• PROBLEM DESCRIPTION: Exact reproduction of the following data is required.

• INPUT DATA:

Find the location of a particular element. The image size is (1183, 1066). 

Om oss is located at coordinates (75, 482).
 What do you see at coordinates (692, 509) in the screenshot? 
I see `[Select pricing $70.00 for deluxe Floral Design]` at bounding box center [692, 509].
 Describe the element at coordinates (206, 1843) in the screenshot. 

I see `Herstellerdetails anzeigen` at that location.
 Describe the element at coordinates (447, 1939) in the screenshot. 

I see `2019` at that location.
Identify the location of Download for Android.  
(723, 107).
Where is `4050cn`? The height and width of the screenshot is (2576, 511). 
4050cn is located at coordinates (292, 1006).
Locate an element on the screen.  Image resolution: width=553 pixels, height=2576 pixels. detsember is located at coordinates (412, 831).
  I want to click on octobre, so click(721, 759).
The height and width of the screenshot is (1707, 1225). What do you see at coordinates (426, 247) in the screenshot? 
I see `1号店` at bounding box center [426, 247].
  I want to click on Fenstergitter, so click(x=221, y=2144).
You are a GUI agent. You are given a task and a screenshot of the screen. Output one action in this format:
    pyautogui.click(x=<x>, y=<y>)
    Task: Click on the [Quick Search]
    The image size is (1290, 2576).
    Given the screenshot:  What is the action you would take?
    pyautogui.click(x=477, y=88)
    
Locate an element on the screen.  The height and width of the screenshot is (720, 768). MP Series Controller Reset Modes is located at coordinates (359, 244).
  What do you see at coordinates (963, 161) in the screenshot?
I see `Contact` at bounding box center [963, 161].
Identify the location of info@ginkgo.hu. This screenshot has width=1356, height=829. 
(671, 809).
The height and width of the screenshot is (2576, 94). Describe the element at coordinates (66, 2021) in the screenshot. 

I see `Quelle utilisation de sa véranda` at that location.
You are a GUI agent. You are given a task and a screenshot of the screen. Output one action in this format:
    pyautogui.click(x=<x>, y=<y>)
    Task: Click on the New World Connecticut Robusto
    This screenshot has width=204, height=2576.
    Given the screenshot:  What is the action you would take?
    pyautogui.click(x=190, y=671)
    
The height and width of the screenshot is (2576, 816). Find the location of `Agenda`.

• ANSWER TO THE PROBLEM:
Find the location of a particular element. The image size is (1183, 1066). 

Om oss is located at coordinates (75, 482).
 What do you see at coordinates (692, 509) in the screenshot? 
I see `[Select pricing $70.00 for deluxe Floral Design]` at bounding box center [692, 509].
 Describe the element at coordinates (206, 1843) in the screenshot. 

I see `Herstellerdetails anzeigen` at that location.
 Describe the element at coordinates (447, 1939) in the screenshot. 

I see `2019` at that location.
Identify the location of Download for Android.  
(723, 107).
Where is `4050cn`? The height and width of the screenshot is (2576, 511). 
4050cn is located at coordinates (292, 1006).
Locate an element on the screen.  Image resolution: width=553 pixels, height=2576 pixels. detsember is located at coordinates (412, 831).
  I want to click on octobre, so click(721, 759).
The height and width of the screenshot is (1707, 1225). What do you see at coordinates (426, 247) in the screenshot? 
I see `1号店` at bounding box center [426, 247].
  I want to click on Fenstergitter, so click(x=221, y=2144).
You are a GUI agent. You are given a task and a screenshot of the screen. Output one action in this format:
    pyautogui.click(x=<x>, y=<y>)
    Task: Click on the [Quick Search]
    The image size is (1290, 2576).
    Given the screenshot:  What is the action you would take?
    pyautogui.click(x=477, y=88)
    
Locate an element on the screen.  The height and width of the screenshot is (720, 768). MP Series Controller Reset Modes is located at coordinates (359, 244).
  What do you see at coordinates (963, 161) in the screenshot?
I see `Contact` at bounding box center [963, 161].
Identify the location of info@ginkgo.hu. This screenshot has width=1356, height=829. 
(671, 809).
The height and width of the screenshot is (2576, 94). Describe the element at coordinates (66, 2021) in the screenshot. 

I see `Quelle utilisation de sa véranda` at that location.
You are a GUI agent. You are given a task and a screenshot of the screen. Output one action in this format:
    pyautogui.click(x=<x>, y=<y>)
    Task: Click on the New World Connecticut Robusto
    This screenshot has width=204, height=2576.
    Given the screenshot:  What is the action you would take?
    pyautogui.click(x=190, y=671)
    
The height and width of the screenshot is (2576, 816). Find the location of `Agenda`.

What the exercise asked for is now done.